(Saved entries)
■ ■ ■
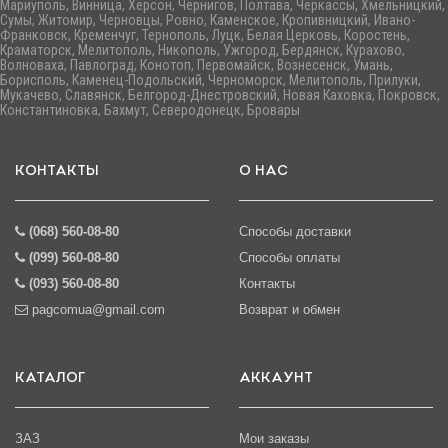
Мариуполь, Винница, Херсон, Чернигов, Полтава, Черкассы, Хмельницкий,
Сумы, Житомир, Черновцы, Ровно, Каменское, Кропивницкий, Ивано-
Франковск, Кременчуг, Тернополь, Луцк, Белая Церковь, Коростень,
Краматорск, Мелитополь, Никополь, Ужгород, Бердянск, Курахово,
Волноваха, Павлоград, Конотоп, Первомайск, Вознесенск, Умань,
Борисполь, Каменец-Подольский, Черноморск, Мелитополь, Прилуки,
Мукачево, Славянск, Белгород-Днестровский, Новая Каховка, Покровск,
Константиновка, Бахмут, Северодонецк, Бровары
КОНТАКТЫ
О НАС
(068) 560-08-80
Способы доставки
(099) 560-08-80
Способы оплаты
(093) 560-08-80
Контакты
pagcomua@gmail.com
Возврат и обмен
КАТАЛОГ
АККАУНТ
ЗАЗ
Мои заказы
■ ■ ■
> _PROBLEM TO SOLVE_
Which of the lines above include the word "Мелитополь"? List those lines.

> _FINAL ANSWER_
Краматорск, Мелитополь, Никополь, Ужгород, Бердянск, Курахово,
Борисполь, Каменец-Подольский, Черноморск, Мелитополь, Прилуки,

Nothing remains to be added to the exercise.